When a rocket lands on the Moon the engine exhaust plume will strike the lunar surface and disturb and disperse dust and larger debris. For any pre-existing structures (or residents) that plume of particulate ejecta represents a significant safety hazard. The scattered particles may penetrate weak surfaces, get stuck in mechanical systems, or coat solar panels, thermal radiators or optical systems. Such debris/dust may be difficult or impossible to clear from surfaces because of electrostatic attractions and the highly adhesive properties of lunar soil.  The dust also abrades optical surfaces and space suits, gets into joints, damages seals, and was considered by astronauts John Young and Gene Cernan to be among the most important obstacles to normal lunar operations. Moreover, since there is negligible background atmosphere on the moon, the range of particulate trajectories is very large. Knowledge of the high velocity dust spray will be necessary when making engineering design decisions.  However, it is difficult to examine this experimentally because of the difficulties associated with firing rocket engines into a dust bed while maintaining vacuum in a low gravity environment. Therefore, we examine this problem using the direct simulation Monte Carlo (DSMC) method.
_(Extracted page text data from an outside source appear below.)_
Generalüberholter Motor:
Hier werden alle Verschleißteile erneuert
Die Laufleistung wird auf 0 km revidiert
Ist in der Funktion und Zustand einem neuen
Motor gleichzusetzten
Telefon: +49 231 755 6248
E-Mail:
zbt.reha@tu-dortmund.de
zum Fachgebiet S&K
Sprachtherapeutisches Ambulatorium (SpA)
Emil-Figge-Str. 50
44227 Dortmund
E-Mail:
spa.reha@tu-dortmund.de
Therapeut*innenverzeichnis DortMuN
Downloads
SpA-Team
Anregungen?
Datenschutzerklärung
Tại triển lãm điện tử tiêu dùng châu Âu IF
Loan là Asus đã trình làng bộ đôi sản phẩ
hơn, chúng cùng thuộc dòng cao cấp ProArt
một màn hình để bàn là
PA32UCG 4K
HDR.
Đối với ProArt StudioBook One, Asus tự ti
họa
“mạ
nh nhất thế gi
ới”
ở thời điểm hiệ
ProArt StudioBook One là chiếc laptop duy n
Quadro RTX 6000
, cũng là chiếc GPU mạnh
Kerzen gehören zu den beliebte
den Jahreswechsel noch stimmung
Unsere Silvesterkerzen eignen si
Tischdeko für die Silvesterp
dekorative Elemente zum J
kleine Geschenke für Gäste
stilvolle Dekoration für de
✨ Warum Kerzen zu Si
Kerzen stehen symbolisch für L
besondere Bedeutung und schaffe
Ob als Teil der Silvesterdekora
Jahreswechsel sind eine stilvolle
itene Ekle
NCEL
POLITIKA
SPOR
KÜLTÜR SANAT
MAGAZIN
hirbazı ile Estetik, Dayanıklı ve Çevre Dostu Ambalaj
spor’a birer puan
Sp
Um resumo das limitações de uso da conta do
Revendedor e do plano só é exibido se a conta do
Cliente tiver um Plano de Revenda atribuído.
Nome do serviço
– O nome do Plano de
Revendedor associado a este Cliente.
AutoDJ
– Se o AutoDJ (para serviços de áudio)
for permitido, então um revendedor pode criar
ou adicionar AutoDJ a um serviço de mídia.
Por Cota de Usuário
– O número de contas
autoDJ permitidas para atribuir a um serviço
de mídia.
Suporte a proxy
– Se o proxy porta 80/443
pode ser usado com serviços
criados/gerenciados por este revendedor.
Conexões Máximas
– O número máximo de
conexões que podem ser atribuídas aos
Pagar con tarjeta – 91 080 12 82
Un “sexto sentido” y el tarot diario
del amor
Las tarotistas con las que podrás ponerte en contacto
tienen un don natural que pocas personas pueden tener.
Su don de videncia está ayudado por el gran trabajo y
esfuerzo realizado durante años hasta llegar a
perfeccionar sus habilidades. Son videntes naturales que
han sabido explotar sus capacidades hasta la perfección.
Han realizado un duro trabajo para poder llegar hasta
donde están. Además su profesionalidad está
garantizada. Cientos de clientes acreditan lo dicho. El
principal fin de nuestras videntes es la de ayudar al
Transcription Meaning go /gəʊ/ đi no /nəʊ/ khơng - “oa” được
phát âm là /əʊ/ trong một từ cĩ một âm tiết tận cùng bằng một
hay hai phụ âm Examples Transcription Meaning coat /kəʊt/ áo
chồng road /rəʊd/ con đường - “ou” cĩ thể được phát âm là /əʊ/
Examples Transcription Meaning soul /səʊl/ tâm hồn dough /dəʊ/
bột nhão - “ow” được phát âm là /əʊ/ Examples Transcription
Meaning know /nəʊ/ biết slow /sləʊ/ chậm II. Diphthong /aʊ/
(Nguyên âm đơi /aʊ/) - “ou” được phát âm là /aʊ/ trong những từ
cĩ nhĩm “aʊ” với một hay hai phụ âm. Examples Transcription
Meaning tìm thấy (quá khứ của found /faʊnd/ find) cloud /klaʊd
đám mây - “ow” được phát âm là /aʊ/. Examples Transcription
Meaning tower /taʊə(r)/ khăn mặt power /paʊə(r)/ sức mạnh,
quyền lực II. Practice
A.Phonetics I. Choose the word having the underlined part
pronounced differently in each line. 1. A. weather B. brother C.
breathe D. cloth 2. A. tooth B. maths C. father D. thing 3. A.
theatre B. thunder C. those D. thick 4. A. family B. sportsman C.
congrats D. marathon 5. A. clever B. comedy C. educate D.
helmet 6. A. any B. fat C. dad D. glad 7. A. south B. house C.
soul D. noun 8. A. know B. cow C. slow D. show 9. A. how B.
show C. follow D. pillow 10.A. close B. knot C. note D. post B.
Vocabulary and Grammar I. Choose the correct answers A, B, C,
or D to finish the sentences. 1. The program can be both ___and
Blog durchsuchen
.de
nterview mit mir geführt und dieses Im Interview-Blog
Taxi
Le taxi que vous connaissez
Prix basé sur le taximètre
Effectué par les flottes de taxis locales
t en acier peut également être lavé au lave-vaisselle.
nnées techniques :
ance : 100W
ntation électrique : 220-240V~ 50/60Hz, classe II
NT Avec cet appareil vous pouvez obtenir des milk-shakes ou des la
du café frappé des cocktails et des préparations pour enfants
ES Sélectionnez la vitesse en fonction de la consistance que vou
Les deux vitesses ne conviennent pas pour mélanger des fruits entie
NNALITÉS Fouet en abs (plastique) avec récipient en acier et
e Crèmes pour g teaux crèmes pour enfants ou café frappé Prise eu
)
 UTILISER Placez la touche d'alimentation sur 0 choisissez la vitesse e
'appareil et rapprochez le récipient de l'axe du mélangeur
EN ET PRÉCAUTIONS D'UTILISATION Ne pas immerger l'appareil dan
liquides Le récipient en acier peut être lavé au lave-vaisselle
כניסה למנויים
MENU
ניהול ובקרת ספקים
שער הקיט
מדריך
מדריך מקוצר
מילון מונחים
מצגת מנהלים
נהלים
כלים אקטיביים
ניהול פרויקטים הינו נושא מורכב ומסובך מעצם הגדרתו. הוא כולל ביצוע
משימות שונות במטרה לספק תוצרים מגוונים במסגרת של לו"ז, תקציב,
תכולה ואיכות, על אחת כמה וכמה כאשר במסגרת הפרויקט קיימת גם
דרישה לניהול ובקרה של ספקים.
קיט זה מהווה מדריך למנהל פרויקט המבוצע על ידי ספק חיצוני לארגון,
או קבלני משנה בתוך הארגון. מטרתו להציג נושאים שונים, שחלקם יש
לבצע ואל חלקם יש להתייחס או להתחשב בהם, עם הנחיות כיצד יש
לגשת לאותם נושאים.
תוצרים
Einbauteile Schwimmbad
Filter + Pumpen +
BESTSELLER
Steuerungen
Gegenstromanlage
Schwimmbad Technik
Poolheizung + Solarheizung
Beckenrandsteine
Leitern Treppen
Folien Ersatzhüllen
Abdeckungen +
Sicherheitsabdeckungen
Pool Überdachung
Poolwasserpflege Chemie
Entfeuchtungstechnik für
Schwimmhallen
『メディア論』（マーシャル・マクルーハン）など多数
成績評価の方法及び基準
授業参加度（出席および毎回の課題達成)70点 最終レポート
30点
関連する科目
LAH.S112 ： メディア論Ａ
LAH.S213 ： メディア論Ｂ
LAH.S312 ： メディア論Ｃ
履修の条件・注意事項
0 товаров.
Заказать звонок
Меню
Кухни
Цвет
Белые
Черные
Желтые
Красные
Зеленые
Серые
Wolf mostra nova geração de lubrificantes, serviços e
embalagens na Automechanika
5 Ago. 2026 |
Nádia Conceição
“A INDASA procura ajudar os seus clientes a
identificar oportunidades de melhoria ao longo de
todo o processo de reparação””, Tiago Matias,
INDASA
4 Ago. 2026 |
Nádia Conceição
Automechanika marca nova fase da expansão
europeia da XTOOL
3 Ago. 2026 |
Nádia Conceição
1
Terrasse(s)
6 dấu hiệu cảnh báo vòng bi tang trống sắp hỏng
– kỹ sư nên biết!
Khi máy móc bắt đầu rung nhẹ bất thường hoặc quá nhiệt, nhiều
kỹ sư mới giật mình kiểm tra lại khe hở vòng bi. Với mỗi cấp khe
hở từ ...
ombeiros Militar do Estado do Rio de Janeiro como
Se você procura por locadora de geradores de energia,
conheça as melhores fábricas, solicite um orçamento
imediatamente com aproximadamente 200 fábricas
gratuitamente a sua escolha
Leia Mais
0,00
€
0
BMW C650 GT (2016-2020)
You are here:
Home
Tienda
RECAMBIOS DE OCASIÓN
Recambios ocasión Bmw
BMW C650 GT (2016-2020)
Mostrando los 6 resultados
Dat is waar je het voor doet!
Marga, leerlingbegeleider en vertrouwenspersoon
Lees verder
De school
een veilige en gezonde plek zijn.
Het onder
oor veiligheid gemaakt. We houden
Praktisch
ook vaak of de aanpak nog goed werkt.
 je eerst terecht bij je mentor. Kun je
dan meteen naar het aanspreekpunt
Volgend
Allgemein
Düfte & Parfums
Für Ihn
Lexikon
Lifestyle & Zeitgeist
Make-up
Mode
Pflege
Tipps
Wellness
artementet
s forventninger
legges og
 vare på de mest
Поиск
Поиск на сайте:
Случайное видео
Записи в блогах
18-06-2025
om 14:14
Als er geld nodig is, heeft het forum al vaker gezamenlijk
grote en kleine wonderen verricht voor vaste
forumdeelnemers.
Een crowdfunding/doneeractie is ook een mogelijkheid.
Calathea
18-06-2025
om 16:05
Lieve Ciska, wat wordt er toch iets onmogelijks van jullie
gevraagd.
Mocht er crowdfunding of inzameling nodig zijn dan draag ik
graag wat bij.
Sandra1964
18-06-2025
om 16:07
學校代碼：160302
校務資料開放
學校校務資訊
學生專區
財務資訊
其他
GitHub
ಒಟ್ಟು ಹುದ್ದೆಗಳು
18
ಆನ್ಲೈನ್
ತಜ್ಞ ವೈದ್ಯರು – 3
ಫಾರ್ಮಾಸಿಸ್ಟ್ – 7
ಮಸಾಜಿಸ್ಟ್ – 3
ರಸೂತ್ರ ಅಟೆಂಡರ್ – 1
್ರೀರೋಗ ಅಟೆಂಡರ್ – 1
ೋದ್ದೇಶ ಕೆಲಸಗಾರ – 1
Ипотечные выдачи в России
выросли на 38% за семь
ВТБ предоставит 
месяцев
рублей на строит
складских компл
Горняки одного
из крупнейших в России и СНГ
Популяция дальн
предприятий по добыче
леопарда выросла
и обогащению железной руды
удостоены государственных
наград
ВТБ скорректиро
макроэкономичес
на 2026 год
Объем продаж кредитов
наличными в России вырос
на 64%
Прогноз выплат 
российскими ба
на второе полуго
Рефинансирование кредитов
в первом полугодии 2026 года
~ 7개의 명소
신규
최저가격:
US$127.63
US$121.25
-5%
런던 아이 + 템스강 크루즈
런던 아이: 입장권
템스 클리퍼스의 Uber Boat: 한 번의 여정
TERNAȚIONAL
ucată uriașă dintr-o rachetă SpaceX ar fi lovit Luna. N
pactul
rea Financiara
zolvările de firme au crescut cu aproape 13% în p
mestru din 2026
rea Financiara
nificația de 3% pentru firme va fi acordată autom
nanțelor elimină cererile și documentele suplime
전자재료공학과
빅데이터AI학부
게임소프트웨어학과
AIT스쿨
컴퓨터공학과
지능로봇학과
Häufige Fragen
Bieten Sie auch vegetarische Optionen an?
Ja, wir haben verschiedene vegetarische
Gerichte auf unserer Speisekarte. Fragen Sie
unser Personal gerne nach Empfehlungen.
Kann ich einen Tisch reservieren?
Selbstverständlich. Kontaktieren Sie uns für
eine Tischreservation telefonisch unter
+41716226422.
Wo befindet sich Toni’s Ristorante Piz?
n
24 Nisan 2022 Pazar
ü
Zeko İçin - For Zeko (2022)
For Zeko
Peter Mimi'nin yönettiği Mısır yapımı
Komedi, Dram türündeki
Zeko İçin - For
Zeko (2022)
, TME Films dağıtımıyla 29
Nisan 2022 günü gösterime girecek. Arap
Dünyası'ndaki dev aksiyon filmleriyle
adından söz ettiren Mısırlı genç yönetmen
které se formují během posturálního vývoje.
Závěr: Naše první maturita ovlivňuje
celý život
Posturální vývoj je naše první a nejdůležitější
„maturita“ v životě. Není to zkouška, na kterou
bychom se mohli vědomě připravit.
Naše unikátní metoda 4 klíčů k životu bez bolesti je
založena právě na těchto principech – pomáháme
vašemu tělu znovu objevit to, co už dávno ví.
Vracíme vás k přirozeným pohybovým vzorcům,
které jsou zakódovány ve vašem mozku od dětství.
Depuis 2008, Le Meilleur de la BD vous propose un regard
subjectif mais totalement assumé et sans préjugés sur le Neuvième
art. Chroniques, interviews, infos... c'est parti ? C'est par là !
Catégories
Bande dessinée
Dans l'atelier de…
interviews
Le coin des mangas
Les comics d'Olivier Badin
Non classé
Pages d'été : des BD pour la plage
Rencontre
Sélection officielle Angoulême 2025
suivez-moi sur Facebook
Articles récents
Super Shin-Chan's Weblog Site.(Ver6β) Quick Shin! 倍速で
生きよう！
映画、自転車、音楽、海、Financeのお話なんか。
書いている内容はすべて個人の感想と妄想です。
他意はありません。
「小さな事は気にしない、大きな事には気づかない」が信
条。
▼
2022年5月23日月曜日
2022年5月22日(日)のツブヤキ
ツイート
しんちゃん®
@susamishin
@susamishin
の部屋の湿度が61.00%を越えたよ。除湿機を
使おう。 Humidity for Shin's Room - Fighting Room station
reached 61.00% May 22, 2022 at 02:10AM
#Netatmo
The main objective of this work is to model and characterize the dust sprays that arise during various lunar landing scenarios.  The specific landing scenarios modeled in this work include: axisymmetric hover, landing on an inclined surface, and multiple nozzle configurations.  We parametrically study the effects that the hovering altitude and engine thrust have on the erosion profiles and the resulting dust sprays.  In a multiple engine configuration, we examine the plume-plume interactions and the effects that it has on trenching and dust spray behavior. In addition, high velocity dust sprays are likely unavoidable and can be detrimental to sensitive structures at a nearby lunar outpost.  Various mitigation techniques, such as a fence, have been proposed to shield nearby structures from the dust spray.  To assess the effectiveness of such a fence, the interaction between the high velocity dust spray with the fence is also studied.  To accomplish these tasks, we first model the plume flow field using a hybrid continuum–DSMC solver that is computationally efficient in the continuum near field and also accurate as the flow transitions towards rarefied and free molecular flow.  The surface stresses are computed and used to determine the dust erosion rate.  A two–phase flow model is then used to determine the trajectories of the entrained dust grains.  Once entrained into the flow, the effects of dust particle collisions are also studied.  This work will aid in the design of future lunar landers by describing how the dust sprays respond for different weight landers and engine configurations.  The high velocity dust sprays may be unavoidable without a pre-established landing platform.  Mitigation structures, such as a fence or berm, may be necessary to protect any establishments on the moon.  Our models can aid in the design of such a fence by predicting the impingement stresses and how the dust spray will respond.